Perhaps the simplest form of external sorting is to use a fast internal sort with good locality of reference (which means that it tends to reference nearby items, not widely scattered items) and hope that your operating system's virtual memory can handle it. (Quicksort is one sort algorithm that is generally very fast and has good locality of reference.) If the file is too huge, however, even virtual memory might be unable to fit it. Also, the performance may not be too great due to the large amount of time it takes to access data on disk.

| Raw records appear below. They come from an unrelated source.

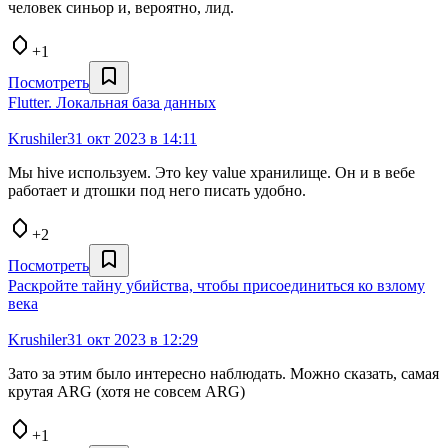
человек синьор и, вероятно, лид.
+1
Посмотреть
Flutter. Локальная база данных
Krushiler
31 окт 2023 в 14:11
Мы hive используем. Это key value хранилище. Он и в вебе
работает и дтошки под него писать удобно.
+2
Посмотреть
Раскройте тайну убийства, чтобы присоединиться ко взлому
века
Krushiler
31 окт 2023 в 12:29
Зато за этим было интересно наблюдать. Можно сказать, самая
крутая ARG (хотя не совсем ARG)
+1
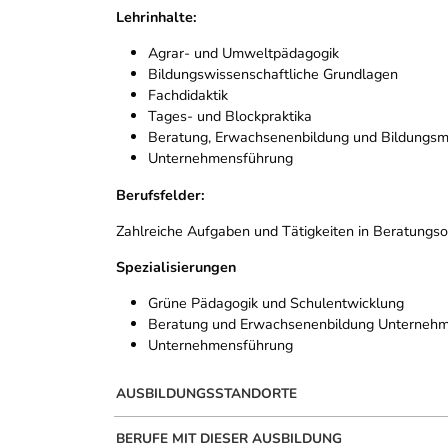
Lehrinhalte:
Agrar- und Umweltpädagogik
Bildungswissenschaftliche Grundlagen
Fachdidaktik
Tages- und Blockpraktika
Beratung, Erwachsenenbildung und Bildung
Unternehmensführung
Berufsfelder:
Zahlreiche Aufgaben und Tätigkeiten in Beratungs
Spezialisierungen
Grüne Pädagogik und Schulentwicklung
Beratung und Erwachsenenbildung Unterneh
Unternehmensführung
AUSBILDUNGSSTANDORTE
BERUFE MIT DIESER AUSBILDUNG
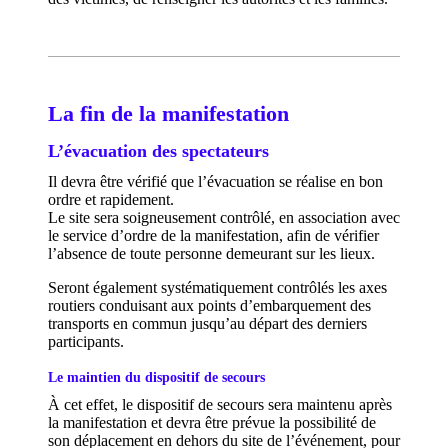
La fin de la manifestation
L’évacuation des spectateurs
Il devra être vérifié que l’évacuation se réalise en bon
ordre et rapidement.
Le site sera soigneusement contrôlé, en association avec
le service d’ordre de la manifestation, afin de vérifier
l’absence de toute personne demeurant sur les lieux.
Seront également systématiquement contrôlés les axes
routiers conduisant aux points d’embarquement des
transports en commun jusqu’au départ des derniers
participants.
Le maintien du dispositif de secours
À cet effet, le dispositif de secours sera maintenu après
la manifestation et devra être prévue la possibilité de
son déplacement en dehors du site de l’événement, pour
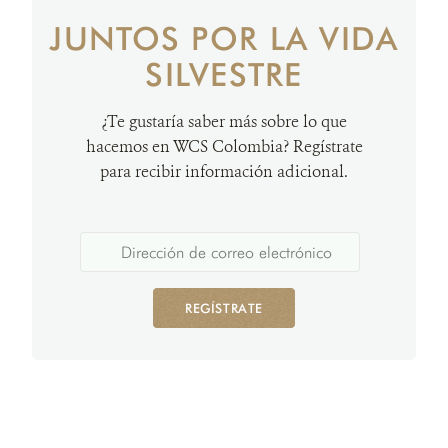
JUNTOS POR LA VIDA
SILVESTRE
¿Te gustaría saber más sobre lo que
hacemos en WCS Colombia? Regístrate
para recibir información adicional.
REGÍSTRATE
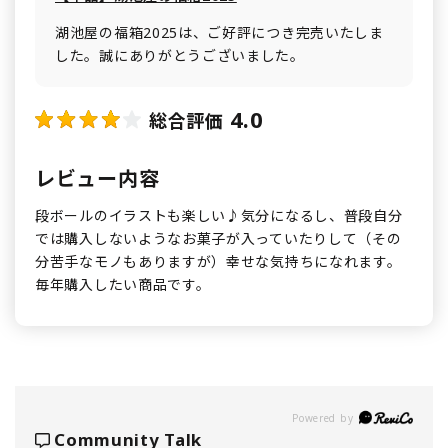
湖池屋の福箱2025は、ご好評につき完売いたしま
した。誠にありがとうございました。
4.0
総合評価
レビュー内容
段ボールのイラストも楽しい♪気分になるし、普段自分
では購入しないようなお菓子が入っていたりして（その
分苦手なモノもありますが）幸せな気持ちになれます。
毎年購入したい商品です。
Powered by
Community Talk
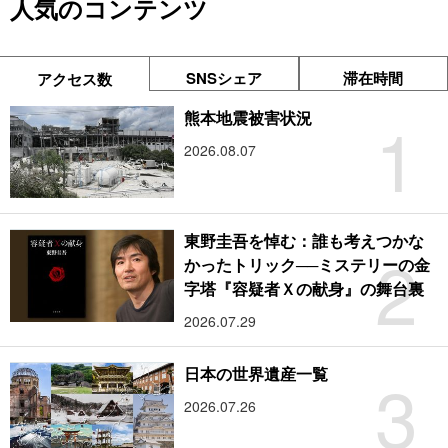
人気のコンテンツ
SNSシェア
滞在時間
アクセス数
1
熊本地震被害状況
2026.08.07
東野圭吾を悼む：誰も考えつかな
2
かったトリック──ミステリーの金
字塔『容疑者Ｘの献身』の舞台裏
2026.07.29
3
日本の世界遺産一覧
2026.07.26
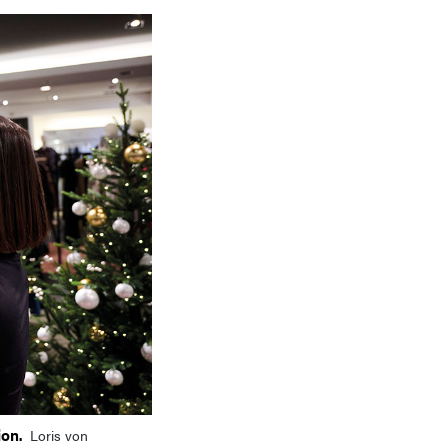
ion.
Loris von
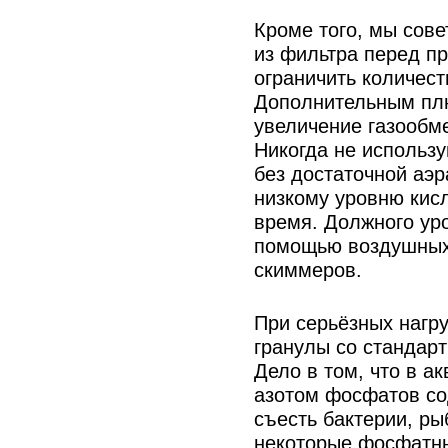
Кроме того, мы сов
из фильтра перед п
ограничить количест
Дополнительным плю
увеличение газообм
Никогда не используй
без достаточной аэр
низкому уровню кисл
время. Должного ур
помощью воздушных
скиммеров.
При серьёзных нагр
гранулы со стандар
Дело в том, что в а
азотом фосфатов со
съесть бактерии, р
некоторые фосфатн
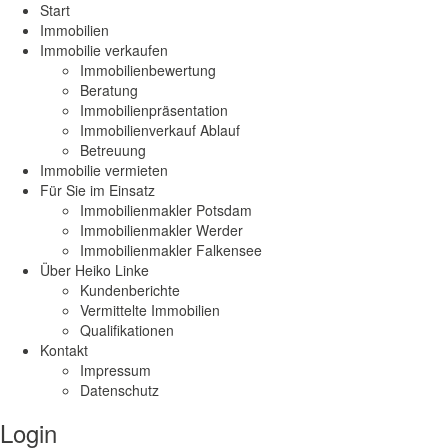
Start
Immobilien
Immobilie verkaufen
Immobilienbewertung
Beratung
Immobilienpräsentation
Immobilienverkauf Ablauf
Betreuung
Immobilie vermieten
Für Sie im Einsatz
Immobilienmakler Potsdam
Immobilienmakler Werder
Immobilienmakler Falkensee
Über Heiko Linke
Kundenberichte
Vermittelte Immobilien
Qualifikationen
Kontakt
Impressum
Datenschutz
Login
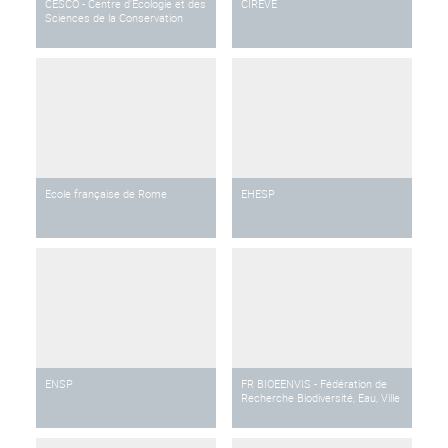
CESCO - Centre d'Ecologie et des
CIREVE
Sciences de la Conservation
Ecole française de Rome
EHESP
ENSP
FR BIOEENVIS - Fédération de
Recherche Biodiversité, Eau, Ville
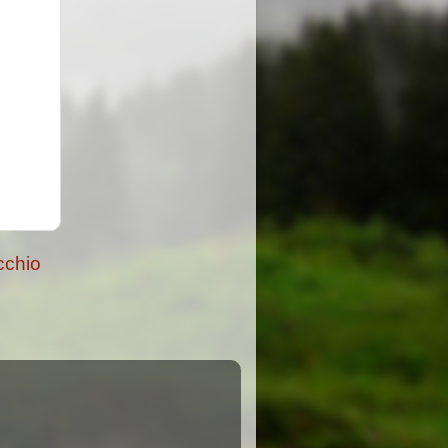
cchio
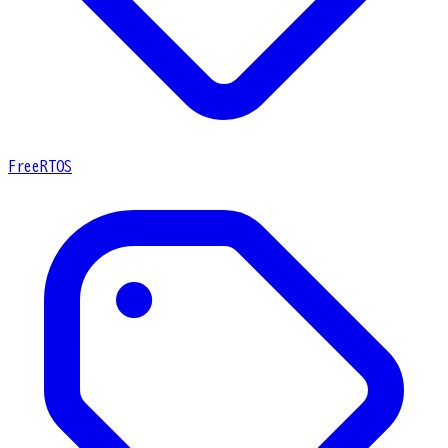
FreeRTOS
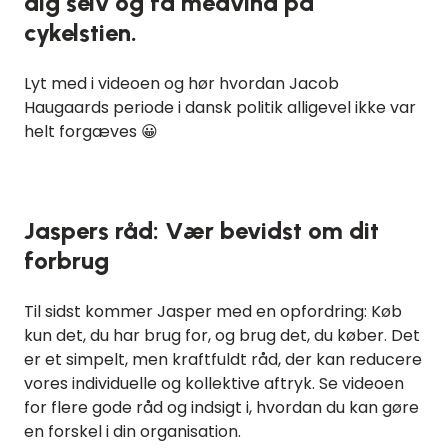
dig selv og få medvind på
cykelstien.
Lyt med i videoen og hør hvordan Jacob
Haugaards periode i dansk politik alligevel ikke var
helt forgæves 😀
Jaspers råd: Vær bevidst om dit
forbrug
Til sidst kommer Jasper med en opfordring: Køb
kun det, du har brug for, og brug det, du køber. Det
er et simpelt, men kraftfuldt råd, der kan reducere
vores individuelle og kollektive aftryk. Se videoen
for flere gode råd og indsigt i, hvordan du kan gøre
en forskel i din organisation.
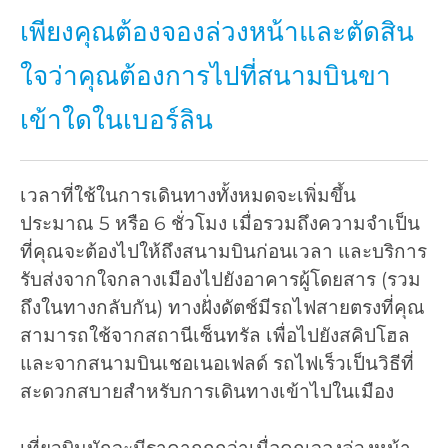
เพียงคุณต้องจองล่วงหน้าและตัดสิน
ใจว่าคุณต้องการไปที่สนามบินขา
เข้าใดในเบอร์ลิน
เวลาที่ใช้ในการเดินทางทั้งหมดจะเพิ่มขึ้น
ประมาณ 5 หรือ 6 ชั่วโมง เมื่อรวมถึงความจำเป็น
ที่คุณจะต้องไปให้ถึงสนามบินก่อนเวลา และบริการ
รับส่งจากใจกลางเมืองไปยังอาคารผู้โดยสาร (รวม
ถึงในทางกลับกัน) ทางฝั่งดัตช์มีรถไฟสายตรงที่คุณ
สามารถใช้จากสถานีเซ็นทรัล เพื่อไปยังสคิปโฮล
และจากสนามบินเชอเนอเฟลด์ รถไฟเร็วเป็นวิธีที่
สะดวกสบายสำหรับการเดินทางเข้าไปในเมือง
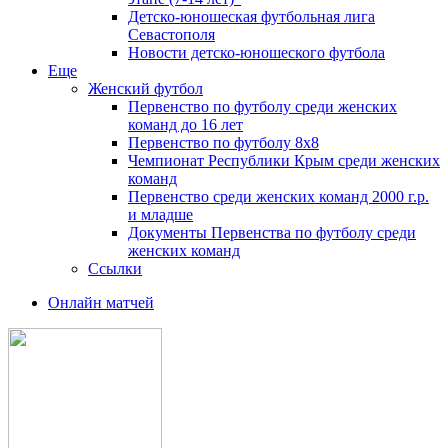
Детско-юношеская футбольная лига
Севастополя
Новости детско-юношеского футбола
Еще
Женский футбол
Первенство по футболу среди женских
команд до 16 лет
Первенство по футболу 8х8
Чемпионат Республики Крым среди женских
команд
Первенство среди женских команд 2000 г.р.
и младше
Документы Первенства по футболу среди
женских команд
Ссылки
Онлайн матчей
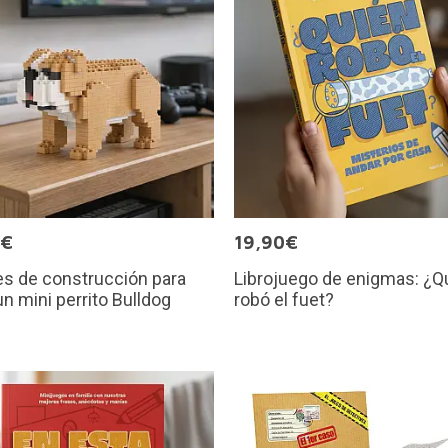
9€
19,90€
s de construcción para
Librojuego de enigmas: ¿Q
un mini perrito Bulldog
robó el fuet?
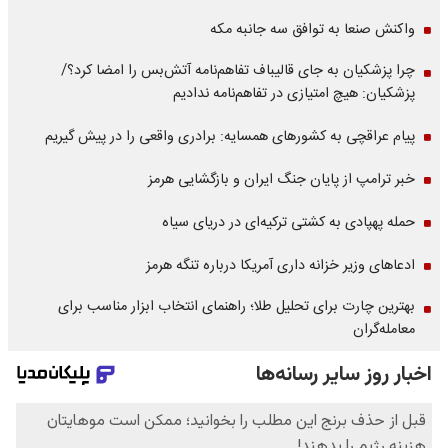
واکنش صنعا به توافق سه جانبه مکه
چرا پزشکیان به جای قالیباف تفاهم‌نامه آتش‌بس را امضا کرد؟/
پزشکیان: هیچ امتیازی در تفاهم‌نامه ندادیم
پیام عراقچی به کشورهای همسایه: برادری واقعی را در پیش گیریم
خبر ترامپ از پایان جنگ ایران و بازگشایی هرمز
حمله پهپادی به کشتی ترکیه‌ای در دریای سیاه
ادعاهای وزیر خزانه داری آمریکا درباره تنگه هرمز
بهترین چارت برای تحلیل طلا؛ راهنمای انتخاب ابزار مناسب برای
معامله‌گران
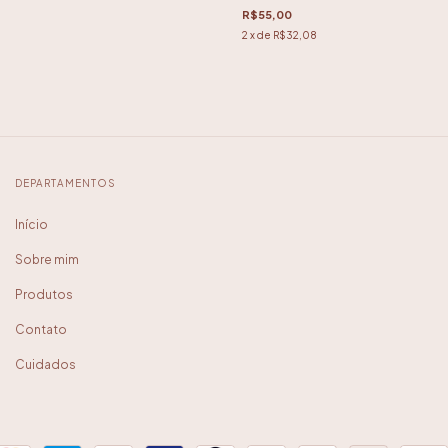
R$55,00
2
x de
R$32,08
DEPARTAMENTOS
Início
Sobre mim
Produtos
Contato
Cuidados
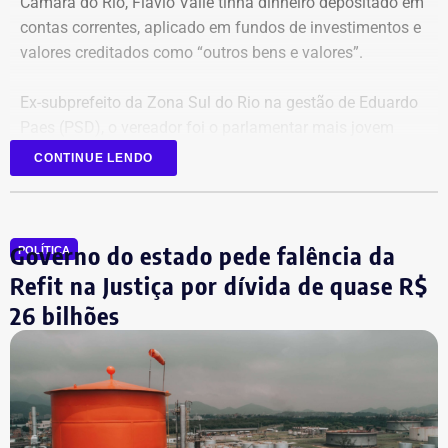
Câmara do Rio, Flavio Valle tinha dinheiro depositado em
contas correntes, aplicado em fundos de investimentos e
valores creditados como “outros bens e valores”.
Ex-subprefeito da Zona Sul do Rio na gestão de Eduardo
Paes (PSD), o vereador foi o parlamentar mais jovem
eleito na última legislatura da Câmara e agora disputa,
CONTINUE LENDO
pela primeira vez, o cargo de deputado estadual.
Governo do estado pede falência da
POLÍTICA
Refit na Justiça por dívida de quase R$
26 bilhões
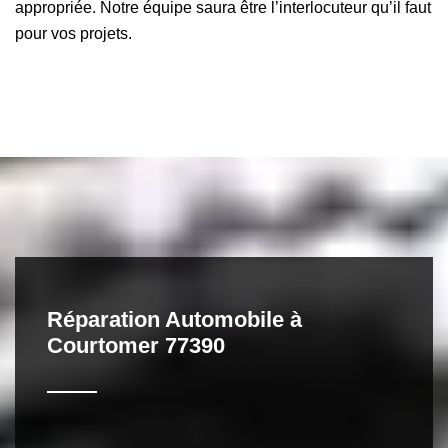
appropriée. Notre équipe saura être l’interlocuteur qu’il faut
pour vos projets.
Réparation Automobile à
Courtomer 77390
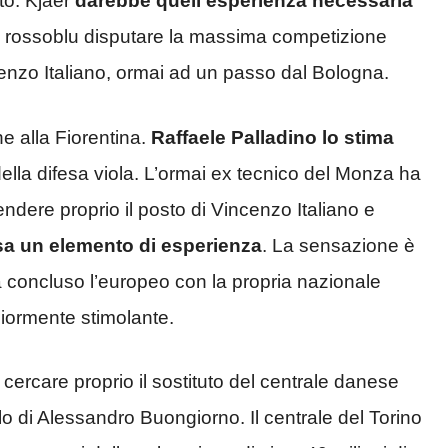
to. Kjaer
darebbe quell’esperienza necessaria
 i rossoblu disputare la massima competizione
enzo Italiano, ormai ad un passo dal Bologna.
e alla Fiorentina.
Raffaele Palladino
lo stima
ella difesa viola. L’ormai ex tecnico del Monza ha
endere proprio il posto di Vincenzo Italiano e
rosa un elemento di esperienza
. La sensazione è
ta concluso l’europeo con la propria nazionale
iormente stimolante.
 cercare proprio il sostituto del centrale danese
o di Alessandro Buongiorno. Il centrale del Torino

Disks with huge capacities are often designed such that peak performance is achieved when we access the blocks in sequential manner. Most external sorting methods use the following general strategy. Make a first pass through the file to be sorted, breaking it into blocks about the size of the memory and sort these blocks. Then, merge the sorted blocks together, if necessary by making several passes through the file, creating successively larger sorted blocks until the whole file is sorted. This approach is called external memory merge-sort and has been in use since 1950s. Note that this method does not use the fact that the keys are integers. For the least we could sort the blocks in internal memory using radix sort to make this implementation faster (since in this assignment the keys are integers). Here is some more material on external memory algorithms for sorting from Jeff Erickson. (1.1.1 B-Trees are a vairant of a-b trees) and from Peter Sanders. You might also want to look the chapter "Special purpose sorting methods" in the book "Algorithms in C++"/"Algorithms in Java" by Robert Sedgewick
In this assignment you will sort a file of fixed size records, stored in a file on disk, using a given amount of main memory. Note that when you are working with massive data sets, you need to take care of how your disk works. It is a good idea to read chunks of data at a time from the disk than compared to randomly accessing the disk. The input data to your code will run into Gigabytes, so you should make sure your program can handle data sizes of more than 4GB. The files that I will run the program on will be huge. The benchmark machine will have dual processors, so in case you need more CPU power you should think of using posix threads.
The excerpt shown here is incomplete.